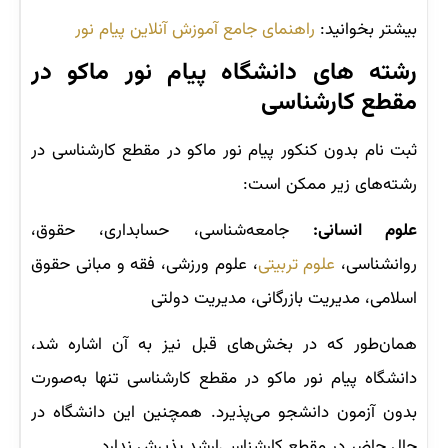
بیشتر بخوانید:
راهنمای جامع آموزش آنلاین پیام نور
رشته‌ های دانشگاه پیام نور ماکو در
مقطع کارشناسی
ثبت نام بدون کنکور پیام نور ماکو در مقطع کارشناسی در
رشته‌های زیر ممکن است:
علوم انسانی:
جامعه‌شناسی، حسابداری، حقوق،
روانشناسی،
علوم تربیتی
، علوم ورزشی، فقه و مبانی حقوق
اسلامی، مدیریت بازرگانی، مدیریت دولتی
همان‌طور که در بخش‌های قبل نیز به آن اشاره شد،
دانشگاه پیام نور ماکو در مقطع کارشناسی تنها به‌صورت
بدون آزمون دانشجو می‌پذیرد. همچنین این دانشگاه در
حال حاضر در مقطع کارشناسی‌ارشد پذیرش ندارد.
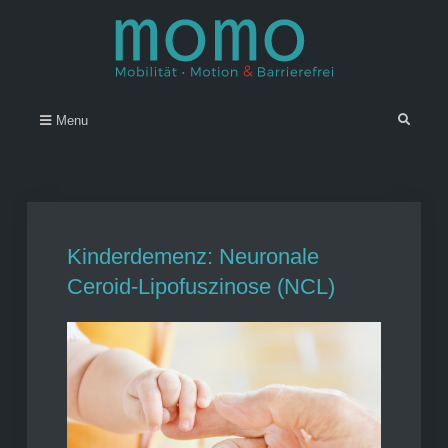
Skip
to
content
Momo – Mobilität • Motion &
–
Search
Menu
Barrierefrei
Kinderdemenz: Neuronale
Ceroid-Lipofuszinose (NCL)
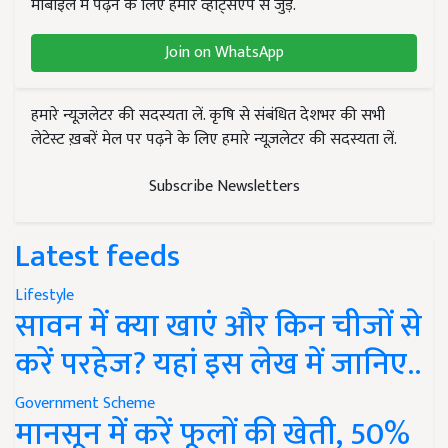
मोबाइल में पढ़ने के लिए हमारे व्हाट्सएप से जुड़ें.
Join on WhatsApp
हमारे न्यूज़लेटर की सदस्यता लें. कृषि से संबंधित देशभर की सभी
लेटेस्ट ख़बरें मेल पर पढ़ने के लिए हमारे न्यूज़लेटर की सदस्यता लें.
Subscribe Newsletters
Latest feeds
Lifestyle
सावन में क्या खाएं और किन चीजों से
करें परहेज? यहां इस लेख में जानिए..
Government Scheme
मानसून में करें फूलों की खेती, 50%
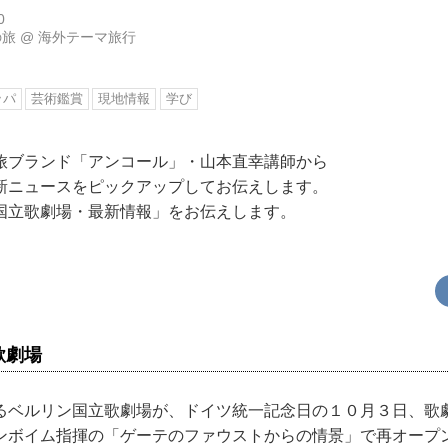
0
の旅
@
海外テーマ旅行
ッパ
芸術鑑賞
現地情報
学び
の旅ブランド「アンコール」・山本直幸講師から
新ニュースをピックアップしてお伝えします。
国立歌劇場・最新情報」をお伝えします。
歌劇場
るベルリン国立歌劇場が、ドイツ統一記念日の１０月３日、歌
ンボイム指揮の「ゲーテのファウストからの情景」で再オープ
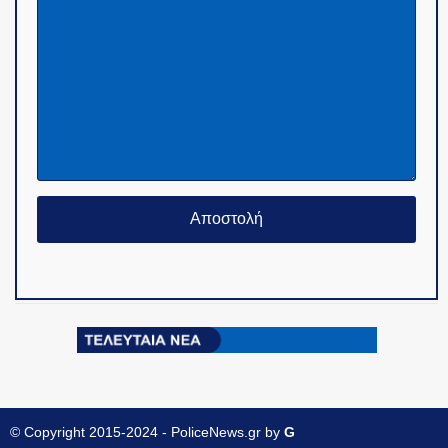
© Copyright 2015-2024 - PoliceNews.gr by
G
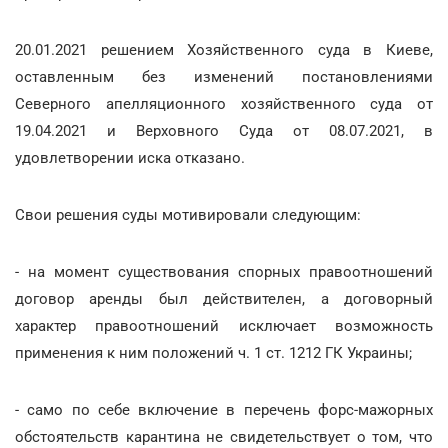
20.01.2021 решением Хозяйственного суда в Киеве,
оставленным без изменений постановлениями
Северного апелляционного хозяйственного суда от
19.04.2021 и Верховного Суда от 08.07.2021, в
удовлетворении иска отказано.
Свои решения суды мотивировали следующим:
- на момент существования спорных правоотношений
договор аренды был действителен, а договорный
характер правоотношений исключает возможность
применения к ним положений ч. 1 ст. 1212 ГК Украины;
- само по себе включение в перечень форс-мажорных
обстоятельств карантина не свидетельствует о том, что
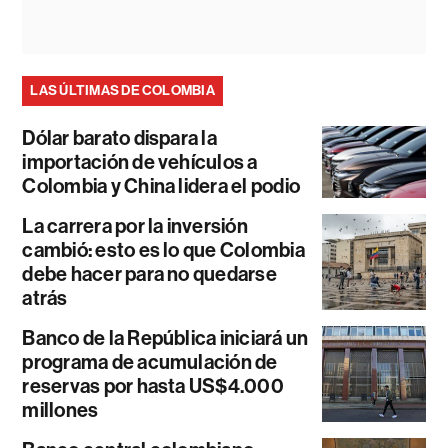
LAS ÚLTIMAS DE COLOMBIA
Dólar barato dispara la
importación de vehículos a
Colombia y China lidera el podio
La carrera por la inversión
cambió: esto es lo que Colombia
debe hacer para no quedarse
atrás
Banco de la República iniciará un
programa de acumulación de
reservas por hasta US$4.000
millones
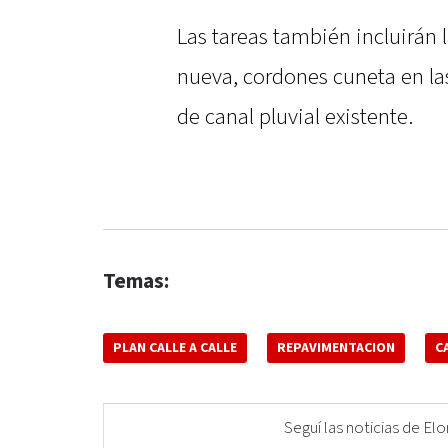
Las tareas también incluirán 
nueva, cordones cuneta en las
de canal pluvial existente.
Temas:
PLAN CALLE A CALLE
REPAVIMENTACION
C
Seguí las noticias de 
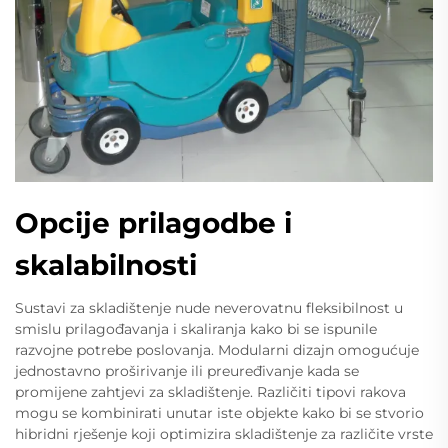
Opcije prilagodbe i
skalabilnosti
Sustavi za skladištenje nude neverovatnu fleksibilnost u
smislu prilagođavanja i skaliranja kako bi se ispunile
razvojne potrebe poslovanja. Modularni dizajn omogućuje
jednostavno proširivanje ili preuređivanje kada se
promijene zahtjevi za skladištenje. Različiti tipovi rakova
mogu se kombinirati unutar iste objekte kako bi se stvorio
hibridni rješenje koji optimizira skladištenje za različite vrste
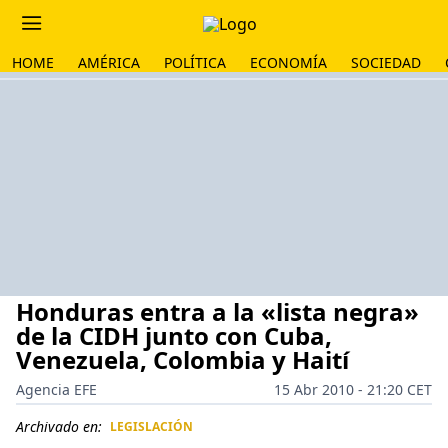
HOME
AMÉRICA
POLÍTICA
ECONOMÍA
SOCIEDAD
Honduras entra a la «lista negra»
de la CIDH junto con Cuba,
Venezuela, Colombia y Haití
Agencia EFE
15 Abr 2010 - 21:20 CET
Archivado en:
LEGISLACIÓN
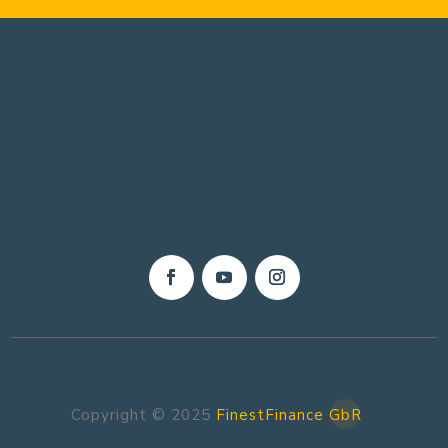
Copyright © 2025
FinestFinance GbR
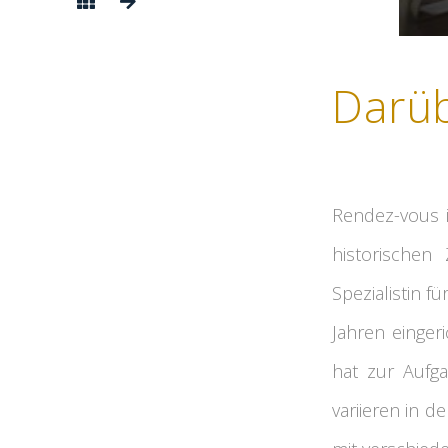
Darü
Rendez-vous i
historischen
Spezialistin f
Jahren eingeri
hat zur Aufg
variieren in 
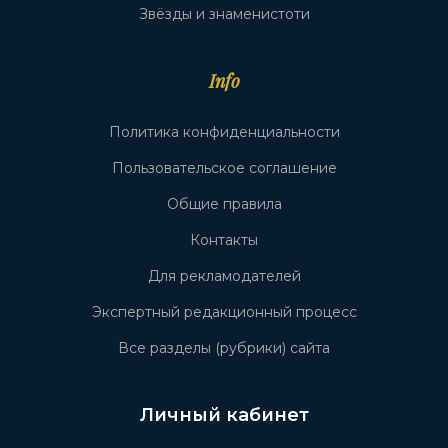
Звёзды и знаменистоти
Info
Политика конфиденциальности
Пользовательское соглашение
Общие правила
Контакты
Для рекламодателей
Экспертный редакционный процесс
Все разделы (рубрики) сайта
Личный кабинет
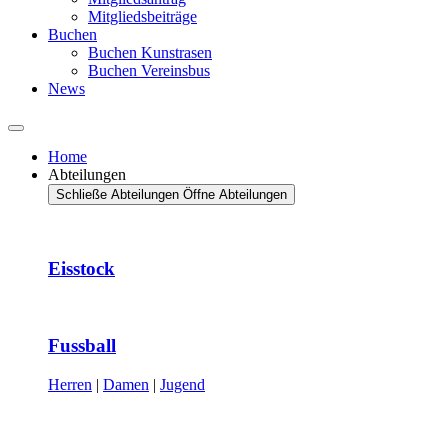
Mitgliedsbeiträge
Buchen
Buchen Kunstrasen
Buchen Vereinsbus
News
Home
Abteilungen
Schließe Abteilungen
Öffne Abteilungen
Eisstock
Fussball
Herren
|
Damen
|
Jugend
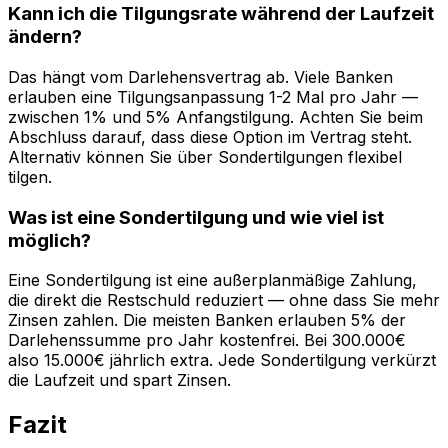
Kann ich die Tilgungsrate während der Laufzeit
ändern?
Das hängt vom Darlehensvertrag ab. Viele Banken
erlauben eine Tilgungsanpassung 1-2 Mal pro Jahr —
zwischen 1% und 5% Anfangstilgung. Achten Sie beim
Abschluss darauf, dass diese Option im Vertrag steht.
Alternativ können Sie über Sondertilgungen flexibel
tilgen.
Was ist eine Sondertilgung und wie viel ist
möglich?
Eine Sondertilgung ist eine außerplanmäßige Zahlung,
die direkt die Restschuld reduziert — ohne dass Sie mehr
Zinsen zahlen. Die meisten Banken erlauben 5% der
Darlehenssumme pro Jahr kostenfrei. Bei 300.000€
also 15.000€ jährlich extra. Jede Sondertilgung verkürzt
die Laufzeit und spart Zinsen.
Fazit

- [WHAT YOU ARE ASKED TO DO] Wherever a line in the data above holds the word "پیام", copy that line.

- [SOLUTION FOR THIS EXERCISE]
راهنمای جامع آموزش آنلاین پیام نور
رشته‌ های دانشگاه پیام نور ماکو در
ثبت نام بدون کنکور پیام نور ماکو در مقطع کارشناسی در
دانشگاه پیام نور ماکو در مقطع کارشناسی تنها به‌صورت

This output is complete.